Dec. 14, 2004
Introductory engineering class hits on formula to attract women
ANN ARBOR, Mich.—Educators have fretted for years over ways to attract more women to science and math majors, and a new section of a University of Michigan course may have hit on a simple solution: add a service component to the technical coursework.
This term, one popular section of "Introduction to Engineering," boasts 35 percent women—much higher than the 27 percent ratio of undergraduate women to men in the College of Engineering overall—and suggests that course designers Lorelle Meadows and Pauline Khan have discovered a successful formula to attract and retain females and minorities in the traditionally white male-dominated field.
In the course, students learn the fundamentals of engineering by designing, building and donating greenhouses to schools in disadvantaged communities wanting to grow their own food.
Another course, "Engineering for Community," which was offered for the first time last winter, boasted even better results, with 39 percent women in the class. The numbers are split evenly between graduate and undergraduate students, said course instructor Bill Schultz, professor of mechanical engineering and applied mechanics and naval architecture and marine engineering.
Service projects in the elective course include working with small businesses in India to make soap from local oils; and helping to bring wiring or wireless access to local residential neighborhoods in Detroit.
"One of the reasons why we started this course was to help with retention of underrepresented minorities and women," said Schultz, who expects similar high numbers when the course is offered again winter term.
"There is actually evidence that women and students of color prefer to be in fields where they perceive that they are helping people and society," said Cinda-Sue Davis, director of the women in science and engineering program, WISE.

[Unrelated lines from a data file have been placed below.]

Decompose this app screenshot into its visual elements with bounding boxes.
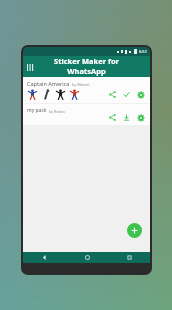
button[interactable]: Back bbox=[23, 252, 66, 263]
staticText: Sticker Maker for WhatsApp bbox=[37, 56, 136, 76]
button[interactable]: Pack settings bbox=[136, 90, 145, 99]
staticText: by Redon bbox=[49, 109, 65, 114]
button[interactable]: Create new sticker pack bbox=[127, 223, 142, 238]
staticText: by Marvel bbox=[72, 82, 90, 87]
button[interactable]: Open navigation drawer bbox=[23, 60, 37, 74]
button[interactable]: Share pack bbox=[108, 113, 117, 122]
button[interactable]: my pack bbox=[23, 104, 150, 125]
button[interactable]: Recent apps bbox=[108, 252, 150, 263]
button[interactable]: Captain America bbox=[23, 77, 150, 103]
button[interactable]: Add pack to WhatsApp bbox=[122, 113, 131, 122]
staticText: Captain America bbox=[27, 80, 70, 87]
button[interactable]: Pack added bbox=[122, 90, 131, 99]
button[interactable]: Pack settings bbox=[136, 113, 145, 122]
staticText: 6:51 bbox=[139, 49, 147, 54]
button[interactable]: Share pack bbox=[108, 90, 117, 99]
staticText: my pack bbox=[27, 107, 47, 114]
button[interactable]: Home bbox=[66, 252, 108, 263]
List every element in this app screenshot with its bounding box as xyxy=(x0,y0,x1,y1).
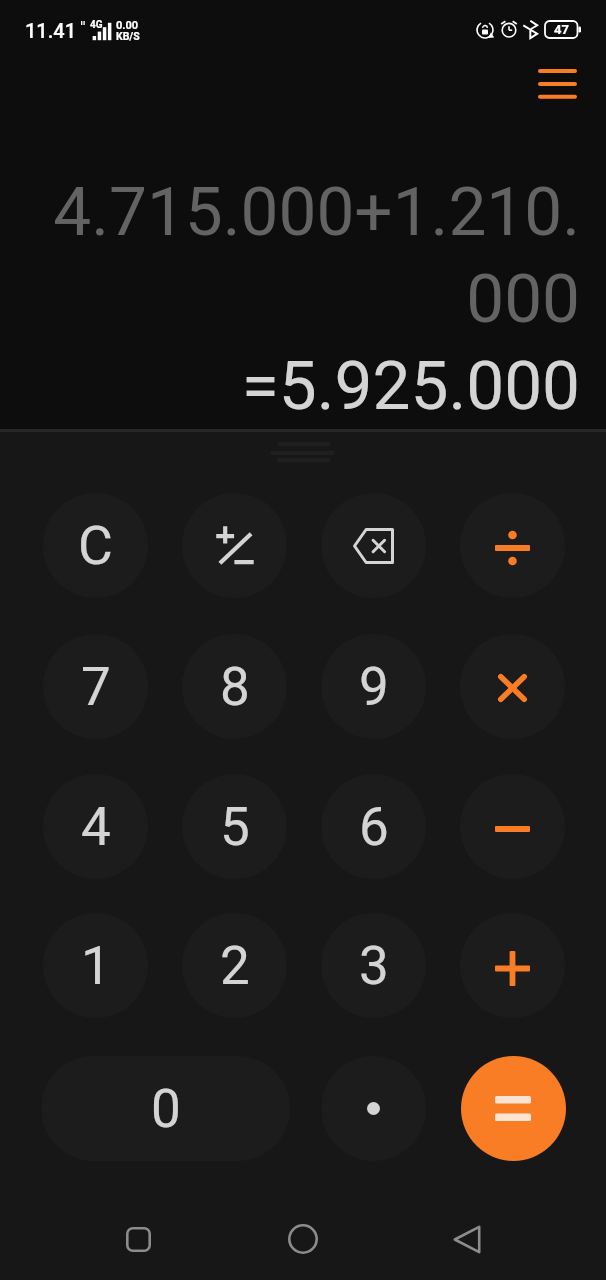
button[interactable]: C xyxy=(43,493,148,598)
staticText: 3 xyxy=(359,935,389,997)
button[interactable]: 6 xyxy=(321,774,426,879)
button[interactable]: Toggle sign xyxy=(182,493,287,598)
button[interactable]: 1 xyxy=(43,913,148,1018)
button[interactable]: Backspace xyxy=(321,493,426,598)
staticText: 4 xyxy=(81,796,111,858)
button[interactable]: Equals xyxy=(461,1056,566,1161)
staticText: 11.41 xyxy=(25,19,77,42)
staticText: 0 xyxy=(151,1078,181,1140)
button[interactable]: Minus xyxy=(460,774,565,879)
button[interactable]: 4 xyxy=(43,774,148,879)
button[interactable]: Plus xyxy=(460,913,565,1018)
staticText: 5 xyxy=(220,796,250,858)
staticText: 4G xyxy=(90,19,103,31)
button[interactable]: 5 xyxy=(182,774,287,879)
staticText: 47 xyxy=(554,22,569,37)
staticText: 000 xyxy=(26,259,580,338)
button[interactable]: 9 xyxy=(321,634,426,739)
staticText: 2 xyxy=(220,935,250,997)
button[interactable]: 3 xyxy=(321,913,426,1018)
button[interactable]: Decimal point xyxy=(321,1056,426,1161)
staticText: 6 xyxy=(359,796,389,858)
staticText: 7 xyxy=(81,656,111,718)
staticText: KB/S xyxy=(116,30,140,42)
staticText: 0.00 xyxy=(116,19,139,32)
staticText: C xyxy=(78,514,113,577)
button[interactable]: 7 xyxy=(43,634,148,739)
button[interactable]: Recents xyxy=(102,1203,174,1275)
staticText: 8 xyxy=(220,656,250,718)
button[interactable]: Back xyxy=(431,1203,503,1275)
button[interactable]: Divide xyxy=(460,493,565,598)
button[interactable]: 2 xyxy=(182,913,287,1018)
button[interactable]: Home xyxy=(267,1203,339,1275)
staticText: =5.925.000 xyxy=(26,346,580,425)
button[interactable]: 0 xyxy=(41,1056,290,1161)
button[interactable]: Menu xyxy=(529,56,585,112)
staticText: 1 xyxy=(81,935,111,997)
staticText: 4.715.000+1.210. xyxy=(26,172,580,251)
button[interactable]: 8 xyxy=(182,634,287,739)
staticText: 9 xyxy=(359,656,389,718)
button[interactable]: Multiply xyxy=(460,634,565,739)
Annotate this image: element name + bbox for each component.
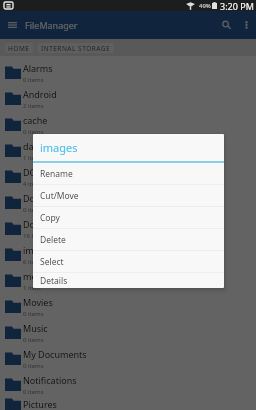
staticText: HOME [8, 44, 30, 53]
button[interactable]: Music [0, 318, 256, 344]
staticText: 0 items [23, 336, 44, 344]
staticText: 2 items [23, 102, 44, 110]
staticText: 16 items [23, 232, 48, 240]
button[interactable]: data [0, 136, 256, 162]
staticText: DCIM [23, 166, 47, 178]
staticText: cache [23, 114, 48, 126]
staticText: Music [23, 322, 48, 334]
staticText: 6 items [23, 258, 44, 266]
staticText: images [23, 244, 54, 256]
staticText: 0 items [23, 206, 44, 214]
button[interactable]: Menu [0, 11, 24, 39]
button[interactable]: Download [0, 214, 256, 240]
button[interactable]: INTERNAL STORAGE [38, 43, 114, 53]
staticText: 3:20 PM [220, 0, 254, 11]
staticText: Download [23, 218, 66, 230]
staticText: Alarms [23, 62, 53, 74]
staticText: My Documents [23, 348, 87, 360]
staticText: media [23, 270, 50, 282]
staticText: INTERNAL STORAGE [41, 44, 111, 53]
staticText: Cut/Move [40, 190, 79, 202]
button[interactable]: media [0, 266, 256, 292]
staticText: 0 items [23, 76, 44, 84]
staticText: data [23, 140, 42, 152]
staticText: 4 items [23, 180, 44, 188]
button[interactable]: Alarms [0, 58, 256, 84]
button[interactable]: cache [0, 110, 256, 136]
button[interactable]: Movies [0, 292, 256, 318]
staticText: Documents [23, 192, 72, 204]
button[interactable]: Pictures [0, 396, 256, 410]
staticText: Movies [23, 296, 53, 308]
button[interactable]: Rename [33, 163, 224, 184]
button[interactable]: images [0, 240, 256, 266]
staticText: Delete [40, 234, 66, 246]
button[interactable]: Delete [33, 229, 224, 250]
button[interactable]: Search [217, 11, 236, 39]
staticText: Select [40, 256, 64, 268]
staticText: 0 items [23, 310, 44, 318]
button[interactable]: Cut/Move [33, 185, 224, 206]
button[interactable]: DCIM [0, 162, 256, 188]
button[interactable]: More options [236, 11, 256, 39]
staticText: Copy [40, 212, 60, 224]
staticText: Details [40, 275, 68, 287]
button[interactable]: Android [0, 84, 256, 110]
staticText: 0 items [23, 362, 44, 370]
staticText: 49% [199, 2, 211, 10]
button[interactable]: Notifications [0, 370, 256, 396]
staticText: Rename [40, 168, 73, 180]
staticText: images [40, 140, 78, 155]
staticText: Android [23, 88, 57, 100]
staticText: 0 items [23, 388, 44, 396]
staticText: Notifications [23, 374, 77, 386]
button[interactable]: Copy [33, 207, 224, 228]
button[interactable]: My Documents [0, 344, 256, 370]
staticText: Pictures [23, 398, 57, 410]
button[interactable]: Details [33, 273, 224, 288]
staticText: FileManager [25, 19, 78, 31]
staticText: 1 item [23, 154, 41, 162]
button[interactable]: Documents [0, 188, 256, 214]
button[interactable]: HOME [5, 43, 33, 53]
button[interactable]: Select [33, 251, 224, 272]
staticText: 1 item [23, 284, 41, 292]
staticText: 0 items [23, 128, 44, 136]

"This class and the concepts that it is teaching me have reaffirmed my desire to become an engineer," said student Claire Carpenter, who is taking Meadow's and Khan's class. "I hope to use the engineering knowledge that I gain at U-M to make a positive contribution to society."
The project evolved because Meadows and Khan wanted to engage students in an engineering project that not only taught them the basics of engineering design, teamwork and communication, but produced something tangible and needed for a less-privileged client, Meadows said.
"As I was exploring the use of a service-learning project and talking to interested people throughout the college, I learned that this type of project is usually very appealing to women and other under-represented minorities in engineering, and may help them to develop a professional identity in engineering that aligns with their innate desires to help people," said Meadows, assistant research scientist and lecturer in undergraduate education. "Engineering is becoming more of a social science than it ever was in the past. The problems that engineers are having to solve are much more global."
Students divide into teams of four to six, and each team submits a design. The final design will include one design element from each project. The teams will build and dismantle the greenhouses in the gallery at the Duderstadt Center, then deliver them to the Ypsilanti-based nonprofit Growing Hope.
The greenhouse must be constructed for less than $1,500, and should measure roughly 10 by 16 feet, Meadows said.
The class is required for freshmen in engineering who haven't chosen a department yet, Meadows said. The students pick from one of 10 sections based on the course description.